BEGIN Data for analysis

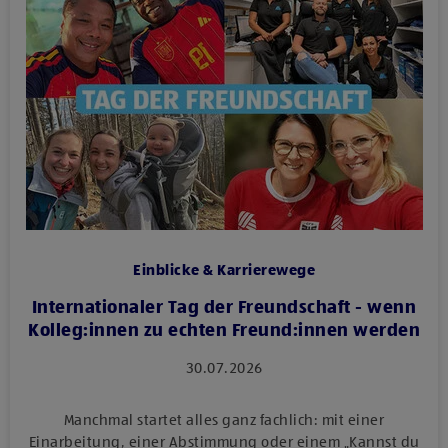
Einblicke & Karrierewege
Internationaler Tag der Freundschaft - wenn
Kolleg:innen zu echten Freund:innen werden
30.07.2026
Manchmal startet alles ganz fachlich: mit einer
Einarbeitung, einer Abstimmung oder einem „Kannst du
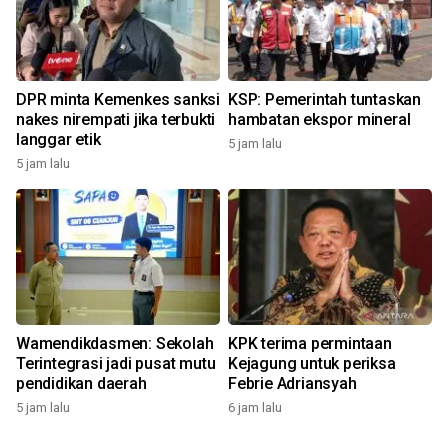
DPR minta Kemenkes sanksi
KSP: Pemerintah tuntaskan
nakes nirempati jika terbukti
hambatan ekspor mineral
langgar etik
5 jam lalu
5 jam lalu
Wamendikdasmen: Sekolah
KPK terima permintaan
Terintegrasi jadi pusat mutu
Kejagung untuk periksa
pendidikan daerah
Febrie Adriansyah
5 jam lalu
6 jam lalu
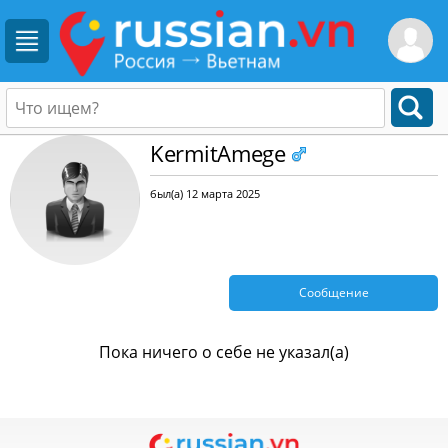
KermitAmege
был(а) 12 марта 2025
Сообщение
Пока ничего о себе не указал(а)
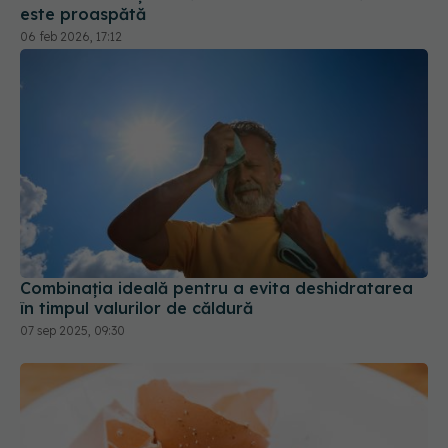
este proaspătă
06 feb 2026, 17:12
Combinația ideală pentru a evita deshidratarea
în timpul valurilor de căldură
07 sep 2025, 09:30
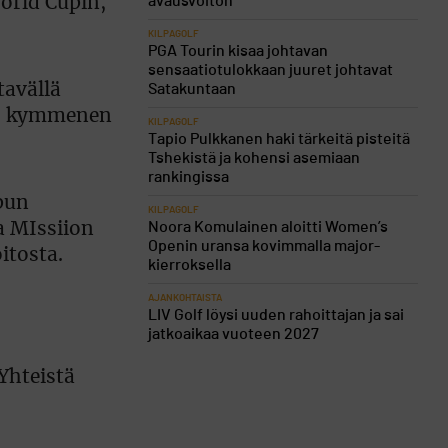
avausvoiton
World Cupin,
KILPAGOLF
PGA Tourin kisaa johtavan
sensaatiotulokkaan juuret johtavat
tavällä
Satakuntaan
en, kymmenen
KILPAGOLF
Tapio Pulkkanen haki tärkeitä pisteitä
Tshekistä ja kohensi asemiaan
rankingissa
pun
KILPAGOLF
Noora Komulainen aloitti Women’s
sa MIssiion
Openin uransa kovimmalla major-
itosta.
kierroksella
AJANKOHTAISTA
LIV Golf löysi uuden rahoittajan ja sai
jatkoaikaa vuoteen 2027
 Yhteistä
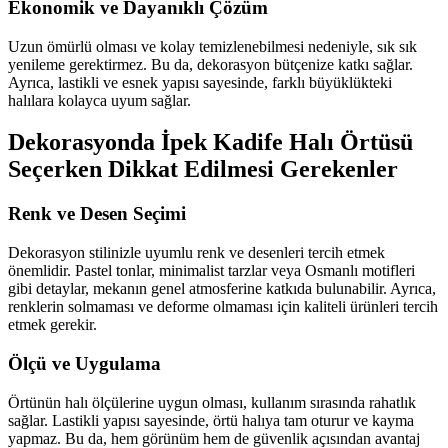
Ekonomik ve Dayanıklı Çözüm
Uzun ömürlü olması ve kolay temizlenebilmesi nedeniyle, sık sık
yenileme gerektirmez. Bu da, dekorasyon bütçenize katkı sağlar.
Ayrıca, lastikli ve esnek yapısı sayesinde, farklı büyüklükteki
halılara kolayca uyum sağlar.
Dekorasyonda İpek Kadife Halı Örtüsü
Seçerken Dikkat Edilmesi Gerekenler
Renk ve Desen Seçimi
Dekorasyon stilinizle uyumlu renk ve desenleri tercih etmek
önemlidir. Pastel tonlar, minimalist tarzlar veya Osmanlı motifleri
gibi detaylar, mekanın genel atmosferine katkıda bulunabilir. Ayrıca,
renklerin solmaması ve deforme olmaması için kaliteli ürünleri tercih
etmek gerekir.
Ölçü ve Uygulama
Örtünün halı ölçülerine uygun olması, kullanım sırasında rahatlık
sağlar. Lastikli yapısı sayesinde, örtü halıya tam oturur ve kayma
yapmaz. Bu da, hem görünüm hem de güvenlik açısından avantaj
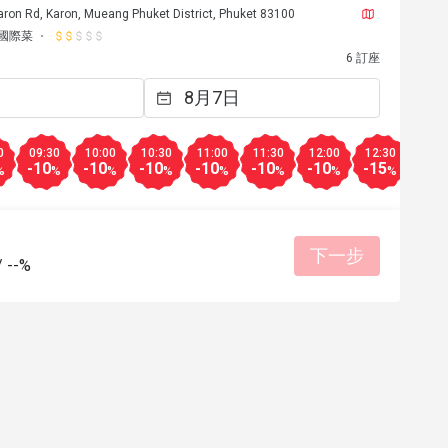
aron Rd, Karon, Mueang Phuket District, Phuket 83100
國際菜
6 訂座
0
09:30
10:00
10:30
11:00
11:30
12:00
12:30
13:0
-10
-10
-10
-10
-10
-10
-15
-15
%
%
%
%
%
%
%
%
下一步
/
--%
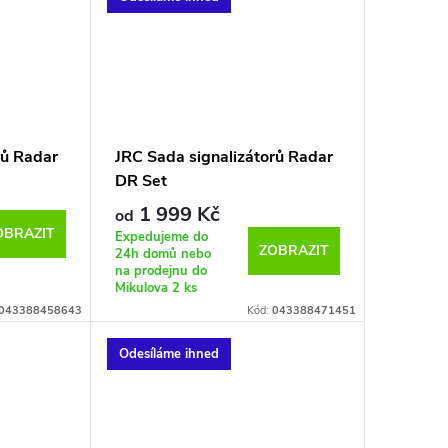
rů Radar
JRC Sada signalizátorů Radar
DR Set
1 999 Kč
od
OBRAZIT
Expedujeme do
ZOBRAZIT
24h domů nebo
na prodejnu do
Mikulova
2 ks
043388458643
Kód:
043388471451
Odesíláme ihned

END Data for analysis

▶ [What is expected]
An exact copy is needed of the entries above, starting at the line that holds "Tapio Pulkkanen haki tärkeitä pisteitä" and stopping at the line that holds "Ekonomik ve Dayanıklı Çözüm", both kept; pictures stay out.

▶ [Written answer]
Tapio Pulkkanen haki tärkeitä pisteitä
Tshekistä ja kohensi asemiaan
rankingissa
pun
KILPAGOLF
Noora Komulainen aloitti Women’s
sa MIssiion
Openin uransa kovimmalla major-
itosta.
kierroksella
AJANKOHTAISTA
LIV Golf löysi uuden rahoittajan ja sai
jatkoaikaa vuoteen 2027
 Yhteistä
Ekonomik ve Dayanıklı Çözüm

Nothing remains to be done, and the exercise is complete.